That is, until the day I found myself awkwardly cradling my newborn son in unfamiliar arms.

He was all need, all trust, all love and hope. As his tiny, perfect fingers, miniature in comparison to the one I offered, wrapped me in his first embrace, I was struck by the absolute nature of his need. He reached out for comfort and safety, never doubting that I was there to provide for him.

There was a welling up of peculiar fierceness within me. Helpless against the tide that surged through me, I began to weep as at first fissures formed, then burst through the hardness of my heart. Too long dormant, the pain of sudden liberation was both sweet and insufferable, and a deep wound was opened in me that will never heal. Like soil that must be tilled to be planted, I was broken open to be fertile ground for fatherhood, and my son was forever planted in my heart. I was filled with such an overwhelming love in that moment, that my ability to remain dispassionate was forever diminished. To this day, I still ache with the memory of those first pangs of unfettered love.

It was also in that moment, I had a moment of clarity about the parallels with our eternal relationship with our Heavenly Father and his desire to fellowship with His children. I understood then the depth of desire for intimacy and fellowship of a father with his son.
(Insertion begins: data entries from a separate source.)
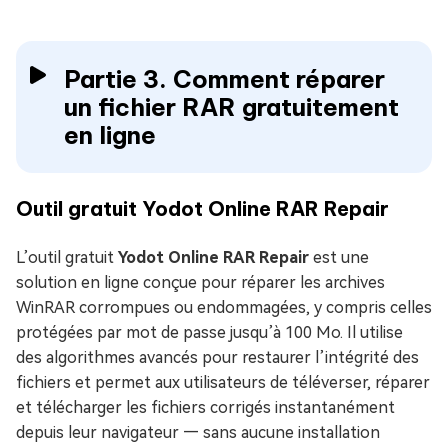
Partie 3. Comment réparer
un fichier RAR gratuitement
en ligne
Outil gratuit Yodot Online RAR Repair
L’outil gratuit
Yodot Online RAR Repair
est une
solution en ligne conçue pour réparer les archives
WinRAR corrompues ou endommagées, y compris celles
protégées par mot de passe jusqu’à 100 Mo. Il utilise
des algorithmes avancés pour restaurer l’intégrité des
fichiers et permet aux utilisateurs de téléverser, réparer
et télécharger les fichiers corrigés instantanément
depuis leur navigateur — sans aucune installation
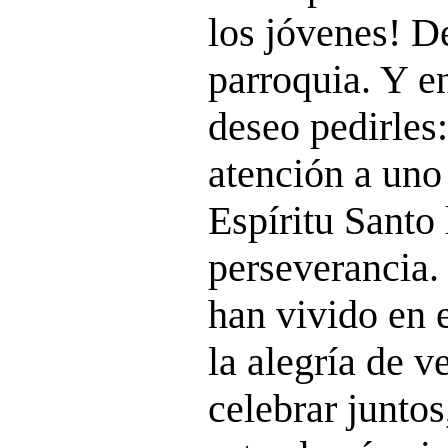
los jóvenes! D
parroquia. Y e
deseo pedirles:
atención a uno
Espíritu Santo
perseverancia.
han vivido en 
la alegría de 
celebrar juntos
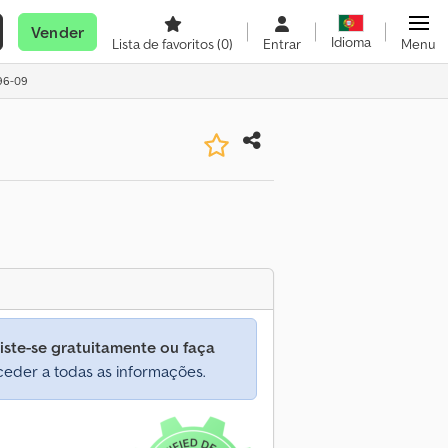
Vender
Idioma
Lista de favoritos
(0)
Entrar
Menu
-96-09
iste-se gratuitamente ou faça
eder a todas as informações.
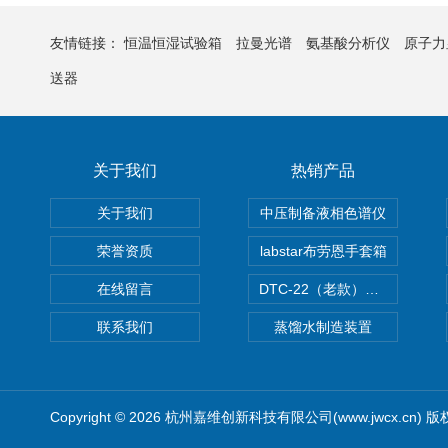
友情链接：
恒温恒湿试验箱
拉曼光谱
氨基酸分析仪
原子力
送器
关于我们
热销产品
关于我们
中压制备液相色谱仪
荣誉资质
labstar布劳恩手套箱
在线留言
DTC-22（老款）隔膜真空泵
联系我们
蒸馏水制造装置
Copyright © 2026 杭州嘉维创新科技有限公司(www.jwcx.cn) 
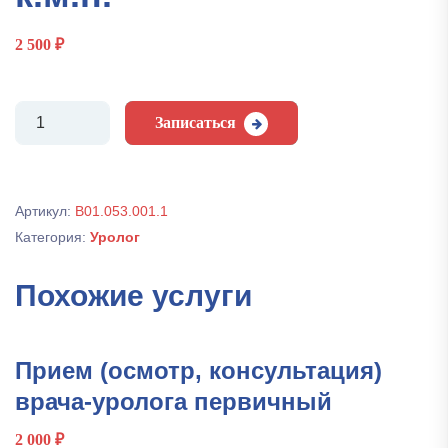
2 500
₽
Количество
Записаться
Прием
(осмотр,
консультация)
врача-
Артикул:
B01.053.001.1
уролога
Категория:
Уролог
первичный,
к.м.н.
Похожие услуги
Прием (осмотр, консультация)
врача-уролога первичный
2 000
₽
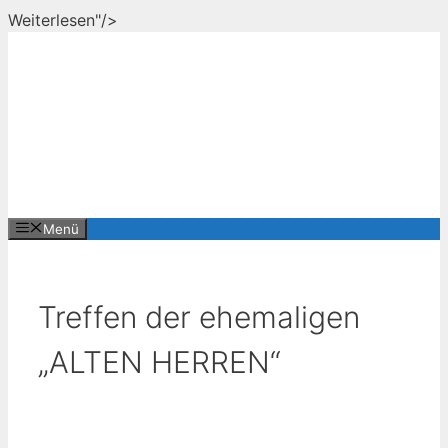
Zum
Weiterlesen"/>
Inhalt
springen
Menü
Treffen der ehemaligen
„ALTEN HERREN“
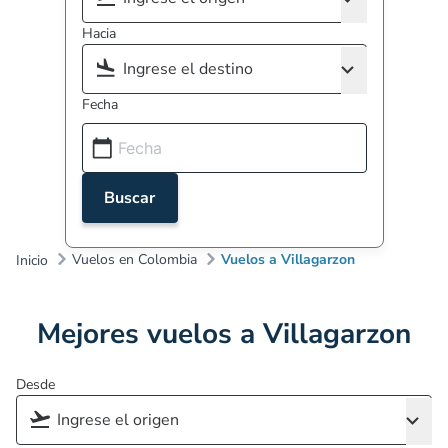
Hacia
Fecha
Buscar
Vuelos en Colombia
Vuelos a Villagarzon
Inicio
Mejores vuelos a Villagarzon
Desde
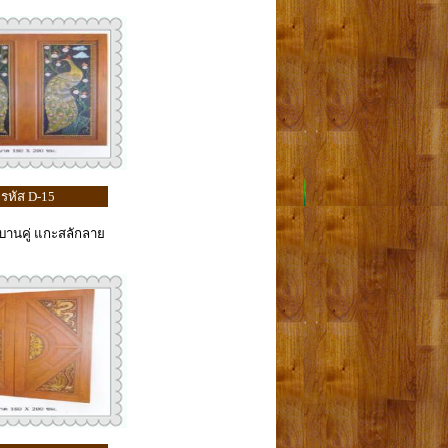
รหัส D-15
้บานคู่ แกะสลักลาย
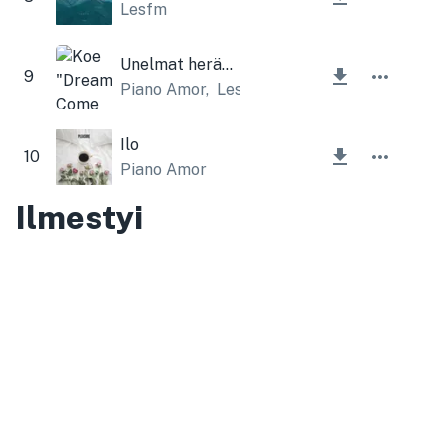
Lesfm
Unelmat heräävät henkiin
9
Piano Amor
,
Lesfm
Ilo
10
Piano Amor
Ilmestyi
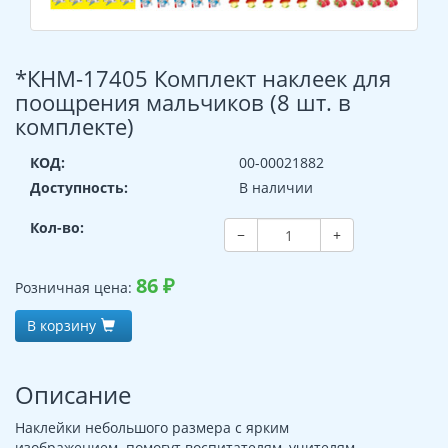
*КНМ-17405 Комплект наклеек для
поощрения мальчиков (8 шт. в
комплекте)
КОД:
00-00021882
Доступность:
В наличии
Кол-во:
−
+
86
₽
Розничная цена:
В корзину
Описание
Наклейки небольшого размера с ярким
изображением помогут воспитателям, учителям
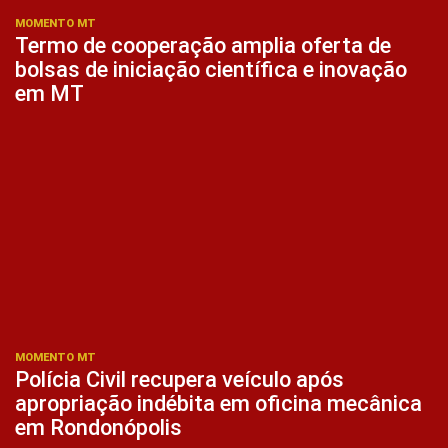
MOMENTO MT
Termo de cooperação amplia oferta de
bolsas de iniciação científica e inovação
em MT
MOMENTO MT
Polícia Civil recupera veículo após
apropriação indébita em oficina mecânica
em Rondonópolis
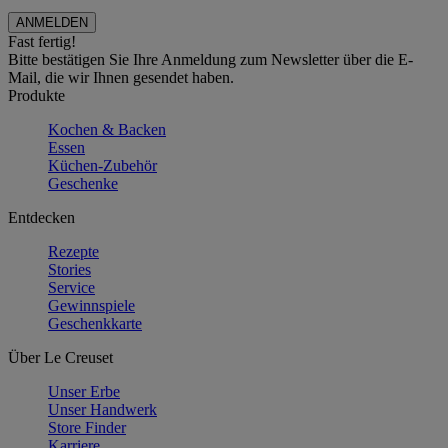
Fast fertig!
Bitte bestätigen Sie Ihre Anmeldung zum Newsletter über die E-
Mail, die wir Ihnen gesendet haben.
Produkte
Kochen & Backen
Essen
Küchen-Zubehör
Geschenke
Entdecken
Rezepte
Stories
Service
Gewinnspiele
Geschenkkarte
Über Le Creuset
Unser Erbe
Unser Handwerk
Store Finder
Karriere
My oldest son is sweet-natured, affectionate and ever-thirsty for knowledge. He wants to know, and more importantly, genuinely considers the answer I give. As a result, I find myself frequently challenged to develop a better understanding of things, if only to know better how to explain them to him. It is a manifestation of my love for him that I strive to answer him fully, but within the limits of what he can comprehend.

He is my beloved first-born.
Breaker and builder of my heart.
The eyes through which I can see the world anew.

Those tiny fingers that first wrapped around my own have grown much in the last thirteen years, but they have never let go.